=== Begin Enclosure ===

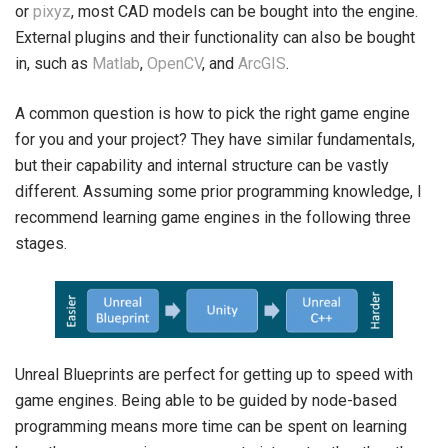
or
pixyz
, most CAD models can be bought into the engine.
External plugins and their functionality can also be bought
in, such as
Matlab
,
OpenCV
, and
ArcGIS
.
A common question is how to pick the right game engine
for you and your project? They have similar fundamentals,
but their capability and internal structure can be vastly
different. Assuming some prior programming knowledge, I
recommend learning game engines in the following three
stages.
Unreal Blueprints are perfect for getting up to speed with
game engines. Being able to be guided by node-based
programming means more time can be spent on learning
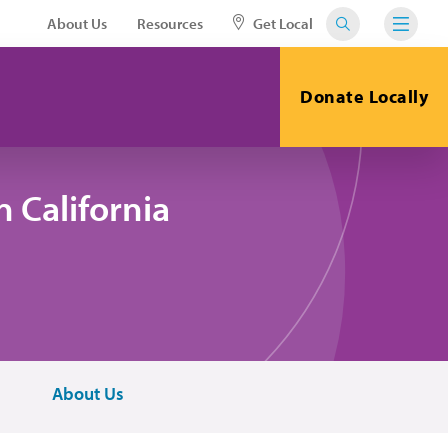
About Us
Resources
Get Local
Donate Locally
 California
About Us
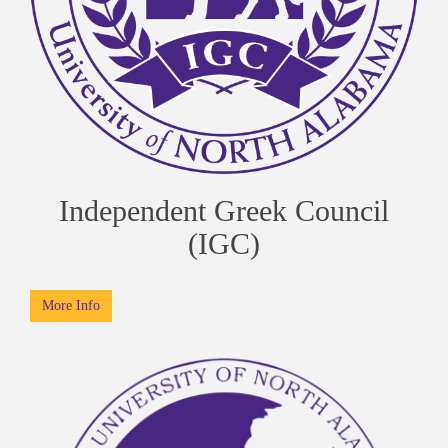
Independent Greek Council
(IGC)
More Info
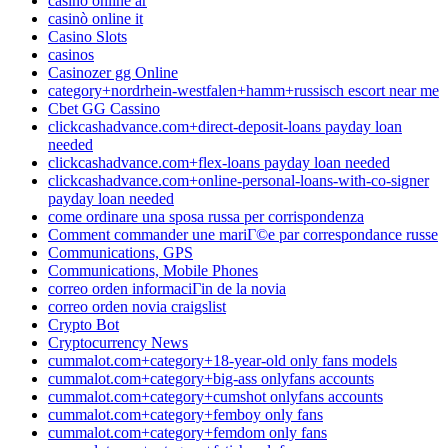
casino online ar
casinò online it
Casino Slots
casinos
Casinozer gg Online
category+nordrhein-westfalen+hamm+russisch escort near me
Cbet GG Cassino
clickcashadvance.com+direct-deposit-loans payday loan
needed
clickcashadvance.com+flex-loans payday loan needed
clickcashadvance.com+online-personal-loans-with-co-signer
payday loan needed
come ordinare una sposa russa per corrispondenza
Comment commander une mariГ©e par correspondance russe
Communications, GPS
Communications, Mobile Phones
correo orden informaciГіn de la novia
correo orden novia craigslist
Crypto Bot
Cryptocurrency News
cummalot.com+category+18-year-old only fans models
cummalot.com+category+big-ass onlyfans accounts
cummalot.com+category+cumshot onlyfans accounts
cummalot.com+category+femboy only fans
cummalot.com+category+femdom only fans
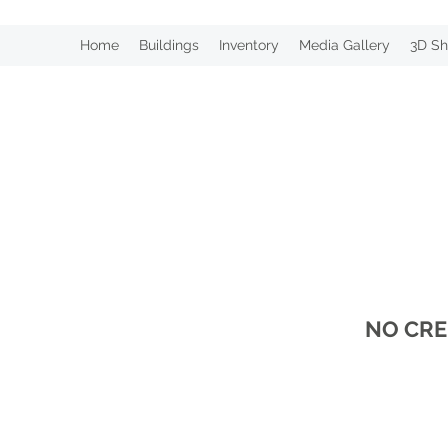
Home
Buildings
Inventory
Media Gallery
3D Sh
NO CRE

=== End Enclosure ===

**Work order**
Every line from the first line of the entries above through the line with "Unreal Blueprints are" must be repeated exactly, and pictures must not be.

**Task response**
or
pixyz
, most CAD models can be bought into the engine.
External plugins and their functionality can also be bought
in, such as
Matlab
,
OpenCV
, and
ArcGIS
.
A common question is how to pick the right game engine
for you and your project? They have similar fundamentals,
but their capability and internal structure can be vastly
different. Assuming some prior programming knowledge, I
recommend learning game engines in the following three
stages.
Unreal Blueprints are perfect for getting up to speed with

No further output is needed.